Когда надел Павел фуражку с веточками, фуражку настоящего гимназиста, — еще более почувствовал он себя взрослым и даже почему-то чужим.
— Так до свидания, милая мамочка, я буду тебе писать…
Мать стояла перед ним окаменевшая и все не сводила с него взгляда.
— Э-э! — грубо прокричал Александр. Борода его теперь ощетинилась, точно стала дыбом. — Сами же придумали это ученье — чего тут… того…
— Ну, идите… — чуть слышно сказала мать.
Как раз в это время в окно забили мутные струи, и Павлик воспользовался шумом, чтобы уйти.
За ним по коридору гостиницы шел с пакетами, свертками и шалью седобородый Александр.
Они дошли уже до выходной двери, как за ними раздался едва слышный, улетающий шепот:
— Шалью… шалью его укрой, Александр!
Еще что-то шепнула или сказала она, но вместо звука послышался быстрый, неровный шелест удалявшегося платья. Спеша Павлик пошел по лестнице вниз.
6
У подъезда, садясь на извозчика, он невольно, точно притягиваемый необоримой силой, глянул в окно. Белое, чужое лицо глядело на него через мутные стекла широко раскрытыми, немигавшими, остановившимися глазами. Неужели это мама смотрела?

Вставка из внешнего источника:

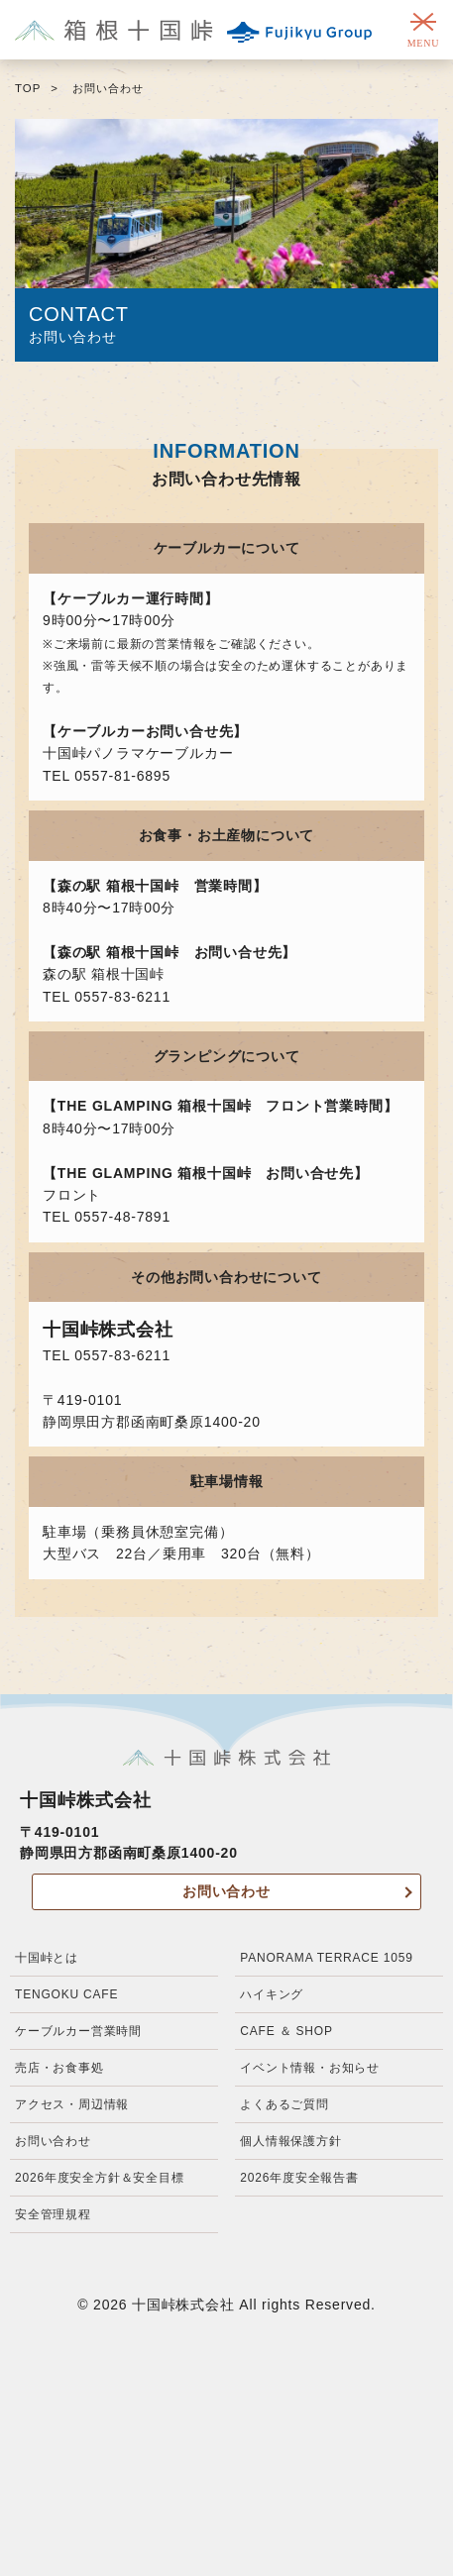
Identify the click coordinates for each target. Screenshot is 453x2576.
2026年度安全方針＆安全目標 (99, 2178)
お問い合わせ (226, 1891)
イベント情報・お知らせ (310, 2068)
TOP (28, 88)
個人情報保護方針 (290, 2141)
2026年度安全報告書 (299, 2178)
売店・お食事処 (59, 2068)
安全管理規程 (53, 2214)
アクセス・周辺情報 (72, 2104)
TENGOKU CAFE (66, 1994)
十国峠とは (46, 1958)
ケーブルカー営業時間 (78, 2031)
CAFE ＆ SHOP (286, 2031)
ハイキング (271, 1994)
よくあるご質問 (284, 2104)
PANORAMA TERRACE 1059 (326, 1958)
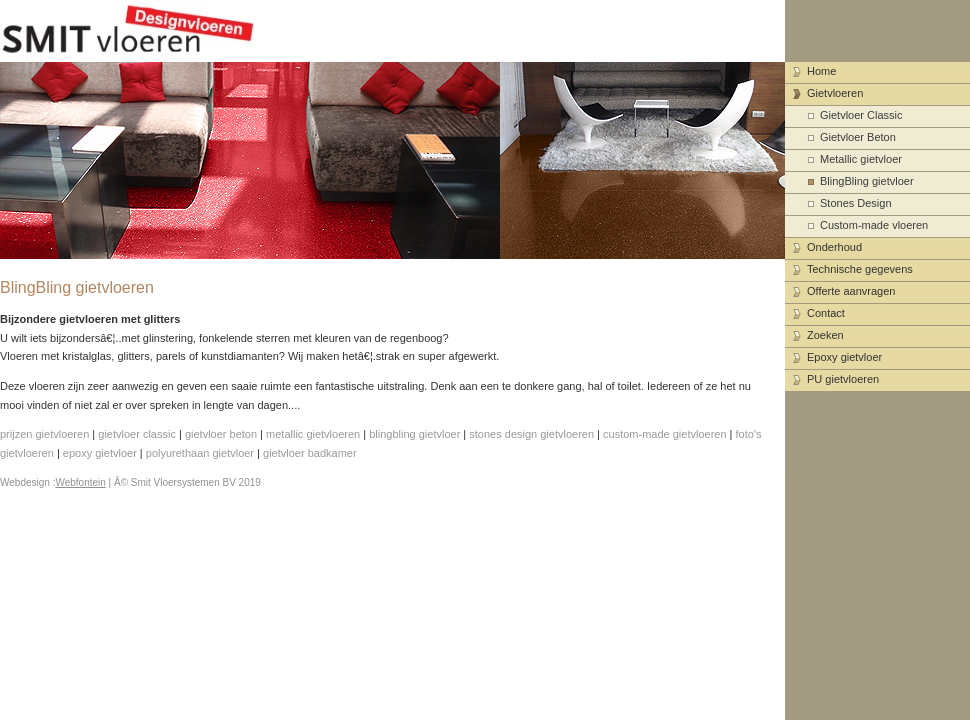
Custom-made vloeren (874, 225)
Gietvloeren (835, 93)
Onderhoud (834, 247)
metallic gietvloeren (313, 434)
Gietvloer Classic (861, 115)
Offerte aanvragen (851, 291)
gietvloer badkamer (310, 453)
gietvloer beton (221, 434)
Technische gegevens (860, 269)
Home (821, 71)
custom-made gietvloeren (665, 434)
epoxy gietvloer (100, 453)
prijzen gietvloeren (44, 434)
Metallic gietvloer (861, 159)
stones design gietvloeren (531, 434)
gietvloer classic (137, 434)
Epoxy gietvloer (844, 357)
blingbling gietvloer (414, 434)
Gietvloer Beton (858, 137)
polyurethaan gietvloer (200, 453)
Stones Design (856, 203)
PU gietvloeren (843, 379)
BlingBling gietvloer (867, 181)
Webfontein (80, 482)
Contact (826, 313)
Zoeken (825, 335)
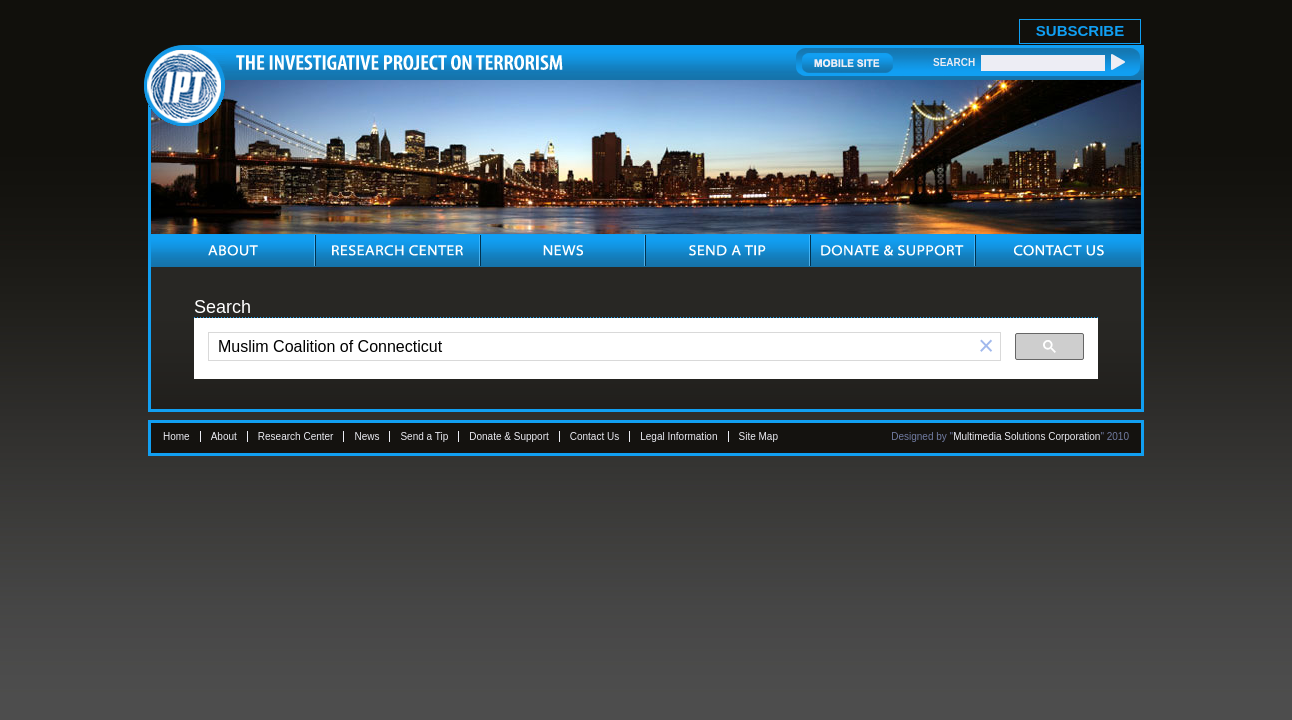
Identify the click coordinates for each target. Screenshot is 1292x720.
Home (176, 436)
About (224, 436)
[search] (590, 347)
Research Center (296, 436)
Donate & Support (509, 436)
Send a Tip (424, 436)
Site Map (758, 436)
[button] (986, 346)
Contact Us (594, 436)
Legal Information (678, 436)
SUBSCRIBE (1080, 30)
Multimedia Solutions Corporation (1026, 436)
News (366, 436)
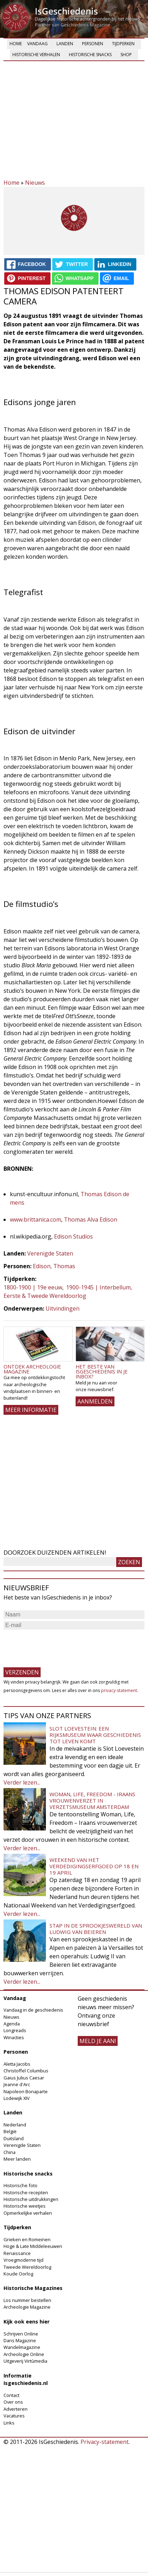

— Э-э! — еще раз досадливо просипел древний повар и укутал Павлика шалью.
Извозчик задергал лошадь, задвигал плечами; ехали кривыми улицами, полными луж.
— Тоже помещики!.. — услышал над собою Павлик голос Александра. — Родных дитюв по городам рассылают.
И на всю улицу раздался плачущий голос Павлика-
— Нет, ты маму не ругай! Она очень добрая, а ты — дурак!
Оглянулся даже извозчик желтыми любопытными глазами; губы Александра сердито зашлепали; задвигав бровями, он накинулся на извозчика:
— Поезжай скорей, чего уставился! Возьми мерина под жабры.
— Какого мерина? — раздвинув концы шали, спросил Павлик.
Александр не отвечал. Чтобы не сердить старика ведь был он теперь из своих единственный, — Павел совсем прикрыл голову шалью и только посматривал в дырочку: не сердятся ли они? Но те уже беседовали мирно. Александр, видимо, рассказывал извозчику про Павликова отца: «Вот роздали мужикам имение, а сами впустую… В Москве померши, и жить стало нечем»… Как ни хотелось Павлику вступиться за отца, он не решился вмешаться. И извозчик и повар оба неодобрительно качали головами. Злой, промокший городовой угрюмо жевал баранку на площади. С носа, со щек и усов его текло, палец у него был кривой и черный, как гвоздь.
Лошадь еле трюхала по улике, прядая ушами, точно топталась на месте; забыв про нее, извозчик продолжал беседу с поваром. В дыру шали видна была Павлику намокшая белая борода Александра, теперь свисшая петушиным хвостом, да чудовищная шапка, нахлобученная на старые, сморщенные, волосатые уши. Насколько можно было понять, и тот и другой бранили ученье.